I substituted a Gibson humbucking pickup in the neck position,
which adds to the versatility of this great axe; (2) 1969 Fender
Jazz Bass that I bought used in 1973 (for $125!) ; (3) Fender
"Stratimposter,"  a Fender Stratocaster neck on an Asian import
body; (4) Airline guitar, my first electric guitar, that my parents gave
me for Christmas in 1969.  The neck is stamped with a "1966"
manufacture date.  It also saw a lot of playing when I was a kid.

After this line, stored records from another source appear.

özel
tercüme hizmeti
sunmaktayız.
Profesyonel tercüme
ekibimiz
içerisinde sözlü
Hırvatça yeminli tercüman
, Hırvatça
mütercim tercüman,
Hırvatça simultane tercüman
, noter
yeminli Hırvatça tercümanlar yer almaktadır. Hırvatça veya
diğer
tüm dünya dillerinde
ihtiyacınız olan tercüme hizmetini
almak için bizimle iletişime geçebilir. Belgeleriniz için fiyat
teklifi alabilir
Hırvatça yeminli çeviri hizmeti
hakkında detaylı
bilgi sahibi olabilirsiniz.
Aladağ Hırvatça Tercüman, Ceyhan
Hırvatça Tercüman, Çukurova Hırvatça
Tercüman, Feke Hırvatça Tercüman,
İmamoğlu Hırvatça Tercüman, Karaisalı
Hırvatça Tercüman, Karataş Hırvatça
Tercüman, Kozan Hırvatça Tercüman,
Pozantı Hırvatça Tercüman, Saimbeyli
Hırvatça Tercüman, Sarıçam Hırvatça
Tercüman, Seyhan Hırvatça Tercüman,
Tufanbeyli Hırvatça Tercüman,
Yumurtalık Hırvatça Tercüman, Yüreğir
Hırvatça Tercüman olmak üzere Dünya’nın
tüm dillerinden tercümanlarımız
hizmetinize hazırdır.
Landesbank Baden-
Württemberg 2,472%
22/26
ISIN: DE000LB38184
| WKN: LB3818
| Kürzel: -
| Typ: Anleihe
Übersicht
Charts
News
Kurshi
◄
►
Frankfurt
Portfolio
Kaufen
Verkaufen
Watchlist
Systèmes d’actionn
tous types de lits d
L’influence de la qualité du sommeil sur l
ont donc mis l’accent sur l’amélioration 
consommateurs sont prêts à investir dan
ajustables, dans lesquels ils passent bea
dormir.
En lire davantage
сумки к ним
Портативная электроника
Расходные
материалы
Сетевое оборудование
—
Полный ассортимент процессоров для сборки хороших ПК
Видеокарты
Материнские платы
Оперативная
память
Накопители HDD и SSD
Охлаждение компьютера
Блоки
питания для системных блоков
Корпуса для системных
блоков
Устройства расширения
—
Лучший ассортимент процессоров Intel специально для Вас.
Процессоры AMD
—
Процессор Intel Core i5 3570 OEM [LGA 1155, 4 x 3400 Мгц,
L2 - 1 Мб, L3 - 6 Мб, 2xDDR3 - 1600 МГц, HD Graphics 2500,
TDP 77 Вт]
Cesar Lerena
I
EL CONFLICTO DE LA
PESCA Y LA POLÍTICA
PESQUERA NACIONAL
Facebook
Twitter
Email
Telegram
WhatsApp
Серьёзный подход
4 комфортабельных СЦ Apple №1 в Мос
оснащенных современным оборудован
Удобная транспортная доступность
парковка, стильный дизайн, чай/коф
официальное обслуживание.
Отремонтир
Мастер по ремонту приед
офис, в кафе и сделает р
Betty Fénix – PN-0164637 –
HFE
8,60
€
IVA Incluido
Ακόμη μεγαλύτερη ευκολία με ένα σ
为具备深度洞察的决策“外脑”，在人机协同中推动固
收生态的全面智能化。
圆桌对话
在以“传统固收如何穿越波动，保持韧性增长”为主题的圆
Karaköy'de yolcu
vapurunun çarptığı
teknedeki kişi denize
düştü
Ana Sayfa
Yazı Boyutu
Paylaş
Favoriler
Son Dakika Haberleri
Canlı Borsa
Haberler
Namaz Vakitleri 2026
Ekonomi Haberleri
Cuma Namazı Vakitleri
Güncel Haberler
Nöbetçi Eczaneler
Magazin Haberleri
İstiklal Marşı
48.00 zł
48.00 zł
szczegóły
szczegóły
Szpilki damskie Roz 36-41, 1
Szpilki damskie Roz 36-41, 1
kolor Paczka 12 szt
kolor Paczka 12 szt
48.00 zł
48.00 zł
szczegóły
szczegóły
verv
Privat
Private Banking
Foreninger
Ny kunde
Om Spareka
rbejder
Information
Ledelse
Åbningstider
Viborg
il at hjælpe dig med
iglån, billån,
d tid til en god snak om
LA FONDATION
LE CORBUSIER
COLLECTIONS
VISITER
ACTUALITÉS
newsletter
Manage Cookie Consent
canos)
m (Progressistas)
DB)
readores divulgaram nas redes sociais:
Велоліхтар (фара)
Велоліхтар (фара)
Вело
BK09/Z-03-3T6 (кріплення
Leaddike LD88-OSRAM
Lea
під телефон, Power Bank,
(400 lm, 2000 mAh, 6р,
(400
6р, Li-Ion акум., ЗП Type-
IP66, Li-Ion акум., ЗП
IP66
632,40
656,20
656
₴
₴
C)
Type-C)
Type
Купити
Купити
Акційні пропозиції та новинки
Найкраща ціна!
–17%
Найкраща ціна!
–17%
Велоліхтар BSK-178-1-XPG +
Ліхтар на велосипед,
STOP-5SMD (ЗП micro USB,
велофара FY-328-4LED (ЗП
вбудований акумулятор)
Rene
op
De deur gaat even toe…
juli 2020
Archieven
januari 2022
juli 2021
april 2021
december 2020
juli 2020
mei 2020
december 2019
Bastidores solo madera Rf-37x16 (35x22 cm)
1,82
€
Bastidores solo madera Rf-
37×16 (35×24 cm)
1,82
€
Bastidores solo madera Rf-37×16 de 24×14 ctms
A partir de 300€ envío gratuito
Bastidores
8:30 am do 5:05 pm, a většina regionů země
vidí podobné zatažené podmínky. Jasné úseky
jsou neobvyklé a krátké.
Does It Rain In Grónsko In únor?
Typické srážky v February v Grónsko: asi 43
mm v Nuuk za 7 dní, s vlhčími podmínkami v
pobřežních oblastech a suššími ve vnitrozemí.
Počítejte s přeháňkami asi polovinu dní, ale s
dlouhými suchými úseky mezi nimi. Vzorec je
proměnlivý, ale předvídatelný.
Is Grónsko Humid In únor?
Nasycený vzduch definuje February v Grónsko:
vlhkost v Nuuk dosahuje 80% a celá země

Acoustic Image Coda R III amplifier.  For years I
resisted buying a high-end (meaning expensive) jazz amp
but this one stole my heart when I tried it out.  Incredible
clean sound, tiny size and weight, and surprising power
(400 watts!).  The bass speaker actually points toward the


Peavey Transtube Studio Pro.  This is a versatile amp that is
very dependable and a real bargain.  

ElectroHarmonix Freedom amp.  This is a rechargeable battery-powered
charmer that I've used several times for small gigs.  Another gift from my
wife who thought the wood matched the Telecaster she bought me, and
that it was "cute."

Ampeg B100R bass amp.  A cool solid state amp with a vintage tube sound. 


As my guitar collection has grown I have been encouraged to curb my G.A.S.
tendencies.  However, I am still allowed to buy guitar ties!  These are part of my
standard gig attire.

Last but not least, my custom guitar stool!  This is a $25 stool from Target with JC Whitney
motorcycle folding footrests attached.  The footrests are at different heights for the traditional
guitar position and for the classical guitar position.  I got the idea from jazz guitar virtuoso
John Stowell who I had the privilege to meet when he performed at a friend's home.